### Recorded data
================================

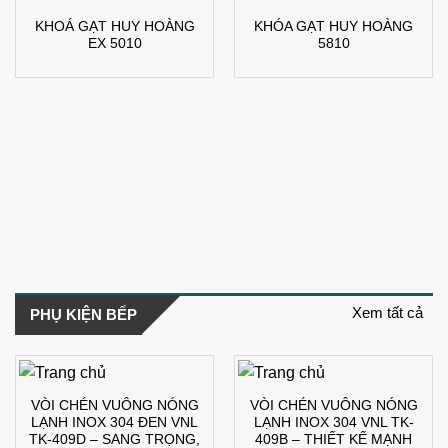
KHOÁ GẠT HUY HOÀNG
KHÓA GẠT HUY HOÀNG
EX 5010
5810
Xem tất cả
PHỤ KIỆN BẾP
VÒI CHÉN VUÔNG NÓNG
VÒI CHÉN VUÔNG NÓNG
LẠNH INOX 304 ĐEN VNL
LẠNH INOX 304 VNL TK-
TK-409D – SANG TRỌNG,
409B – THIẾT KẾ MẠNH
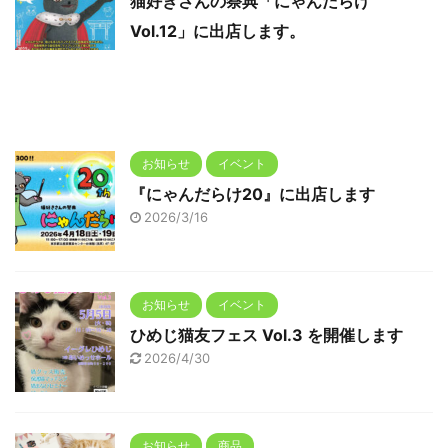
猫好きさんの祭典「にゃんだらけ
Vol.12」に出店します。
お知らせ
イベント
『にゃんだらけ20』に出店します
2026/3/16
お知らせ
イベント
ひめじ猫友フェス Vol.3 を開催します
2026/4/30
お知らせ
商品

================================

### What is needed
Reproduce the listing verbatim, pictures excluded.

### Written response
KHOÁ GẠT HUY HOÀNG
KHÓA GẠT HUY HOÀNG
EX 5010
5810
Xem tất cả
PHỤ KIỆN BẾP
VÒI CHÉN VUÔNG NÓNG
VÒI CHÉN VUÔNG NÓNG
LẠNH INOX 304 ĐEN VNL
LẠNH INOX 304 VNL TK-
TK-409D – SANG TRỌNG,
409B – THIẾT KẾ MẠNH
猫好きさんの祭典「にゃんだらけ
Vol.12」に出店します。
お知らせ
イベント
『にゃんだらけ20』に出店します
2026/3/16
お知らせ
イベント
ひめじ猫友フェス Vol.3 を開催します
2026/4/30
お知らせ
商品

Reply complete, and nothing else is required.